(Saved data entries)
○ ○ ○ ○ ○ ○ ○

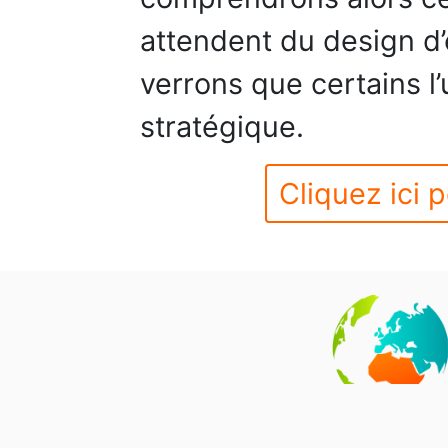
attendent du design d
verrons que certains l’
stratégique.
Cliquez ici p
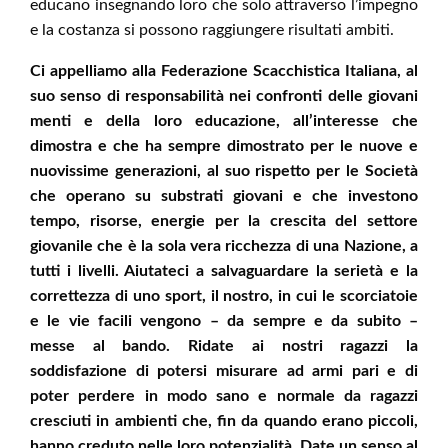
educano insegnando loro che solo attraverso l’impegno
e la costanza si possono raggiungere risultati ambiti.
Ci appelliamo alla Federazione Scacchistica Italiana, al
suo senso di responsabilità nei confronti delle giovani
menti e della loro educazione, all’interesse che
dimostra e che ha sempre dimostrato per le nuove e
nuovissime generazioni, al suo rispetto per le Società
che operano su substrati giovani e che investono
tempo, risorse, energie per la crescita del settore
giovanile che è la sola vera ricchezza di una Nazione, a
tutti i livelli. Aiutateci a salvaguardare la serietà e la
correttezza di uno sport, il nostro, in cui le scorciatoie
e le vie facili vengono – da sempre e da subito –
messe al bando. Ridate ai nostri ragazzi la
soddisfazione di potersi misurare ad armi pari e di
poter perdere in modo sano e normale da ragazzi
cresciuti in ambienti che, fin da quando erano piccoli,
hanno creduto nelle loro potenzialità. Date un senso al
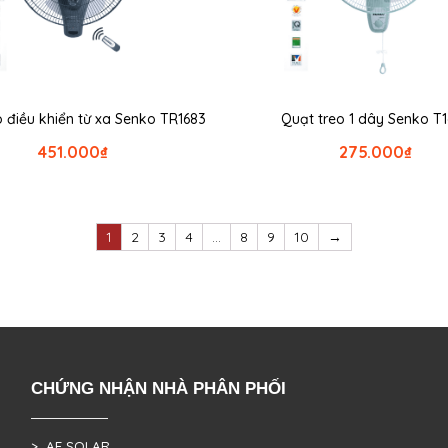
o điều khiển từ xa Senko TR1683
Quạt treo 1 dây Senko T
451.000
₫
275.000
₫
1
2
3
4
…
8
9
10
→
CHỨNG NHẬN NHÀ PHÂN PHỐI
> AE SOLAR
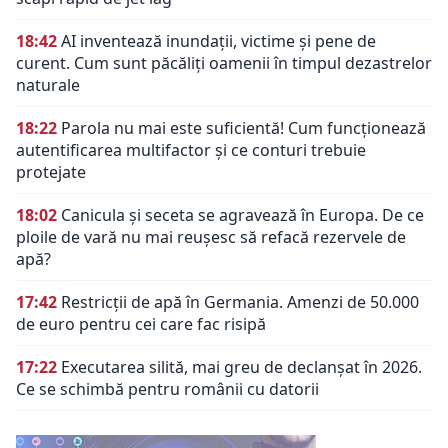
18:42
AI inventează inundații, victime și pene de
curent. Cum sunt păcăliți oamenii în timpul dezastrelor
naturale
18:22
Parola nu mai este suficientă! Cum funcționează
autentificarea multifactor și ce conturi trebuie
protejate
18:02
Canicula și seceta se agravează în Europa. De ce
ploile de vară nu mai reușesc să refacă rezervele de
apă?
17:42
Restricții de apă în Germania. Amenzi de 50.000
de euro pentru cei care fac risipă
17:22
Executarea silită, mai greu de declanșat în 2026.
Ce se schimbă pentru românii cu datorii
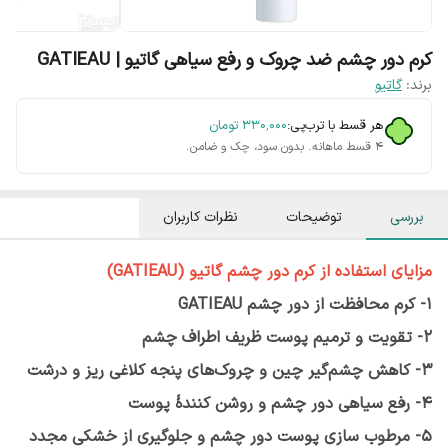
کرم دور چشم ضد چروک و رفع سیاهی گاتیو | GATIEAU
برند:
گاتیو
هر قسط با ترب‌پی:
۳۳۰٬۰۰۰
تومان
۴ قسط ماهانه. بدون سود، چک و ضامن.
بررسی
توضیحات
نظرات کاربران
مزایای استفاده از کرم دور چشم گاتیو (GATIEAU)
1-
کرم محافظت از دور چشم GATIEAU
2- تقویت و ترمیم پوست ظریف اطراف چشم
3- کاهش چشم‌گیر چین‌ و چروک‌های پنجه کلاغی ریز و درشت
4- رفع سیاهی دور چشم و روشن‌ کنندۀ پوست
5- مرطوب سازی پوست دور چشم و جلوگیری از خشکی مجدد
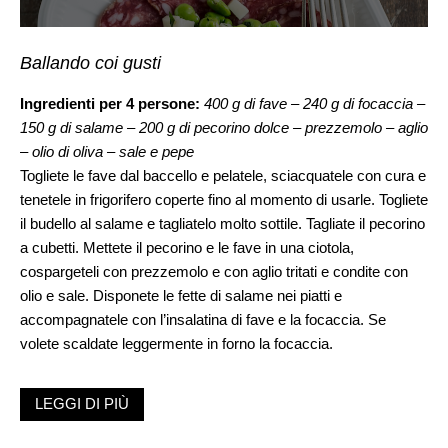
Ballando coi gusti
Ingredienti per 4 persone:
400 g di fave – 240 g di focaccia –
150 g di salame – 200 g di pecorino dolce – prezzemolo – aglio
– olio di oliva – sale e pepe
Togliete le fave dal baccello e pelatele, sciacquatele con cura e
tenetele in frigorifero coperte fino al momento di usarle. Togliete
il budello al salame e tagliatelo molto sottile. Tagliate il pecorino
a cubetti. Mettete il pecorino e le fave in una ciotola,
cospargeteli con prezzemolo e con aglio tritati e condite con
olio e sale. Disponete le fette di salame nei piatti e
accompagnatele con l’insalatina di fave e la focaccia. Se
volete scaldate leggermente in forno la focaccia.
LEGGI DI PIÙ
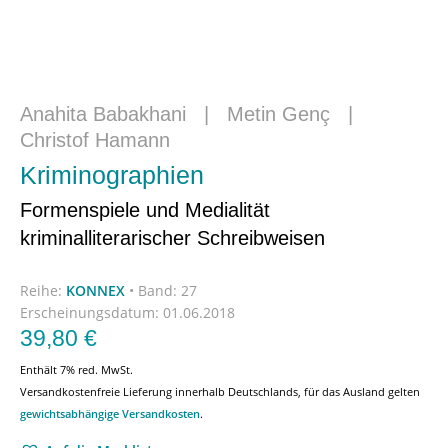
Anahita Babakhani
|
Metin Genç
|
Christof Hamann
Kriminographien
Formenspiele und Medialität
kriminalliterarischer Schreibweisen
Reihe:
KONNEX
•
Band: 27
Erscheinungsdatum:
01.06.2018
39,80
€
Enthält 7% red. MwSt.
Versandkostenfreie Lieferung innerhalb Deutschlands, für das Ausland gelten
gewichtsabhängige Versandkosten
.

○ ○ ○ ○ ○ ○ ○

-- WHAT TO WORK ON --
Render all entries verbatim, excluding any pictures they hold.

-- RESULT OF THIS EXERCISE --
attendent du design d
verrons que certains l’
stratégique.
Cliquez ici p
educano insegnando loro che solo attraverso l’impegno
e la costanza si possono raggiungere risultati ambiti.
Ci appelliamo alla Federazione Scacchistica Italiana, al
suo senso di responsabilità nei confronti delle giovani
menti e della loro educazione, all’interesse che
dimostra e che ha sempre dimostrato per le nuove e
nuovissime generazioni, al suo rispetto per le Società
che operano su substrati giovani e che investono
tempo, risorse, energie per la crescita del settore
giovanile che è la sola vera ricchezza di una Nazione, a
tutti i livelli. Aiutateci a salvaguardare la serietà e la
correttezza di uno sport, il nostro, in cui le scorciatoie
e le vie facili vengono – da sempre e da subito –
messe al bando. Ridate ai nostri ragazzi la
soddisfazione di potersi misurare ad armi pari e di
poter perdere in modo sano e normale da ragazzi
cresciuti in ambienti che, fin da quando erano piccoli,
hanno creduto nelle loro potenzialità. Date un senso al
o điều khiển từ xa Senko TR1683
Quạt treo 1 dây Senko T
451.000
₫
275.000
₫
1
2
3
4
…
8
9
10
→
CHỨNG NHẬN NHÀ PHÂN PHỐI
> AE SOLAR
18:42
AI inventează inundații, victime și pene de
curent. Cum sunt păcăliți oamenii în timpul dezastrelor
naturale
18:22
Parola nu mai este suficientă! Cum funcționează
autentificarea multifactor și ce conturi trebuie
protejate
18:02
Canicula și seceta se agravează în Europa. De ce
ploile de vară nu mai reușesc să refacă rezervele de
apă?
17:42
Restricții de apă în Germania. Amenzi de 50.000
de euro pentru cei care fac risipă
17:22
Executarea silită, mai greu de declanșat în 2026.
Ce se schimbă pentru românii cu datorii
کرم دور چشم ضد چروک و رفع سیاهی گاتیو | GATIEAU
برند:
گاتیو
هر قسط با ترب‌پی:
۳۳۰٬۰۰۰
تومان
۴ قسط ماهانه. بدون سود، چک و ضامن.
بررسی
توضیحات
نظرات کاربران
مزایای استفاده از کرم دور چشم گاتیو (GATIEAU)
1-
کرم محافظت از دور چشم GATIEAU
2- تقویت و ترمیم پوست ظریف اطراف چشم
3- کاهش چشم‌گیر چین‌ و چروک‌های پنجه کلاغی ریز و درشت
4- رفع سیاهی دور چشم و روشن‌ کنندۀ پوست
5- مرطوب سازی پوست دور چشم و جلوگیری از خشکی مجدد
Ballando coi gusti
Ingredienti per 4 persone:
400 g di fave – 240 g di focaccia –
150 g di salame – 200 g di pecorino dolce – prezzemolo – aglio
– olio di oliva – sale e pepe
Togliete le fave dal baccello e pelatele, sciacquatele con cura e
tenetele in frigorifero coperte fino al momento di usarle. Togliete
il budello al salame e tagliatelo molto sottile. Tagliate il pecorino
a cubetti. Mettete il pecorino e le fave in una ciotola,
cospargeteli con prezzemolo e con aglio tritati e condite con
olio e sale. Disponete le fette di salame nei piatti e
accompagnatele con l’insalatina di fave e la focaccia. Se
volete scaldate leggermente in forno la focaccia.
LEGGI DI PIÙ
Anahita Babakhani
|
Metin Genç
|
Christof Hamann
Kriminographien
Formenspiele und Medialität
kriminalliterarischer Schreibweisen
Reihe:
KONNEX
•
Band: 27
Erscheinungsdatum:
01.06.2018
39,80
€
Enthält 7% red. MwSt.
Versandkostenfreie Lieferung innerhalb Deutschlands, für das Ausland gelten
gewichtsabhängige Versandkosten
.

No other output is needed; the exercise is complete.